Welches Tier sich als Turnierpferd eignet, entscheidet sich in der Regel im Alter von sechs bis sieben Jahren. "Du merkst einfach, dass die das wollen", sagt Brune. Dass Spirit eines Tages in der Grand-Prix-Klasse reiten würde, hätte die gebürtige Düsseldorferin, die ein eigenes Gestüt mit 70 Pferden betreibt, nicht gedacht. Für einen sechsstelligen Betrag erwarb sie den Hengst 2012 auf einer Auktion, obwohl er kein Talent für die Dressur zeigte. "Der trabt doch wie ein Schulpferd, was willst du denn damit?", hatten Kollegen gefragt. Doch sie täuschten sich. Einen Nationenpreis, Grand-Prix-Prüfungen und mehrere Weltcup-Platzierungen: Spirit feiert einen internationalen Erfolg nach dem anderen. Zwölf Turniere reitet er durchschnittlich im Jahr. "Was Spirit wert ist? Noch eine Null dranhängen", sagt Brune.
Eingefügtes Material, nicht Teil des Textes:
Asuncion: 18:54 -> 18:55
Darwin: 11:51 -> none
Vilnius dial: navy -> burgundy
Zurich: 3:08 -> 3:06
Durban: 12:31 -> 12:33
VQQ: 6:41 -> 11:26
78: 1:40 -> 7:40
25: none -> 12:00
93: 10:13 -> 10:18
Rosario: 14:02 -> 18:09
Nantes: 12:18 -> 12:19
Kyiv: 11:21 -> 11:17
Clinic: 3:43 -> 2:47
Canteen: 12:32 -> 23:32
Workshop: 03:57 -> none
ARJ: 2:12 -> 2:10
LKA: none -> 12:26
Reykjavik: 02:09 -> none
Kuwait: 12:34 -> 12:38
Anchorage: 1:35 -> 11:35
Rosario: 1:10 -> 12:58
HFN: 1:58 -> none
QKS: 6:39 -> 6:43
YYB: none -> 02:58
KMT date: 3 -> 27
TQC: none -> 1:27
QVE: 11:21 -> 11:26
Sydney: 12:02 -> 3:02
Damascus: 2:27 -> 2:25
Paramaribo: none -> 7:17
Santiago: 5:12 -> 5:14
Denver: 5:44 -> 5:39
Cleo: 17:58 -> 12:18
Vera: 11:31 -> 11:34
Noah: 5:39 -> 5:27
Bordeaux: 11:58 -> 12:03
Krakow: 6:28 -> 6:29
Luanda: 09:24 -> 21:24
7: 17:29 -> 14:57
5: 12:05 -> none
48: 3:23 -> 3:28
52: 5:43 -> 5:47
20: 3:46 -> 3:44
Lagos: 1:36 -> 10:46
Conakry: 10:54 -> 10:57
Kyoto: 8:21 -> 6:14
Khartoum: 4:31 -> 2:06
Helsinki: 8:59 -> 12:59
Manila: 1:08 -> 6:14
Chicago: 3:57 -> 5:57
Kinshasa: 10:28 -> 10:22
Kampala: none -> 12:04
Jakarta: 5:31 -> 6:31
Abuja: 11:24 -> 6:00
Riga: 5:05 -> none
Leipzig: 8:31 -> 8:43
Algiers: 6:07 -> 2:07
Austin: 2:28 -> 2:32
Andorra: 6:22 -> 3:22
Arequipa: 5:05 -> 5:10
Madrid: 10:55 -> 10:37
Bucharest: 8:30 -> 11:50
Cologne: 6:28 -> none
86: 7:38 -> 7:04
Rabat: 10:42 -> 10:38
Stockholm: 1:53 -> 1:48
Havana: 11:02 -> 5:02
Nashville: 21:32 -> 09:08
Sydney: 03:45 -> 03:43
Mit einem tennisschlägerartigen Gerät fährt der Tierarzt über Spirits Hals. Hier ist ein Chip eingepflanzt, der das Pferd identifiziert. Der Hengst fixiert das Gerät und lässt es nicht aus den Augen. Das Prozedere ist Teil des "Vetchecks", eine Gesundheitsprüfung, die über die Teilnahme am Wettkampf entscheidet. Richter und Ärzte kontrollieren die Papiere und das Laufbild des Pferde. Gemeinsam mit Bernadette trabt Spirit an den Richtern vorbei und wiehert. Die Prüfer nicken - der Hengst ist "bereit für den Wettkampf".

Um 23 Uhr füllt Pfleger Abdel das Wasser in Spirits Box noch einmal auf. Nach einer Dusche und drei kleinen Spaziergängen ist Nachtruhe im Stall. Morgen gibt es schon um fünf Frühstück, denn es ist Wettkampftag. Auch wenn Spirit nicht auf Turnieren reitet, trainiert er jeden Tag. "Es gibt einen freien Tag in der Woche, das heißt ganz lockeres Training", sagt Abdel. Dabei werde aber immer auf das Wohl des Pferdes geachtet.

Im August darf Spirit viel im Wald ausreiten - für ein Turnierpferd wie Urlaub.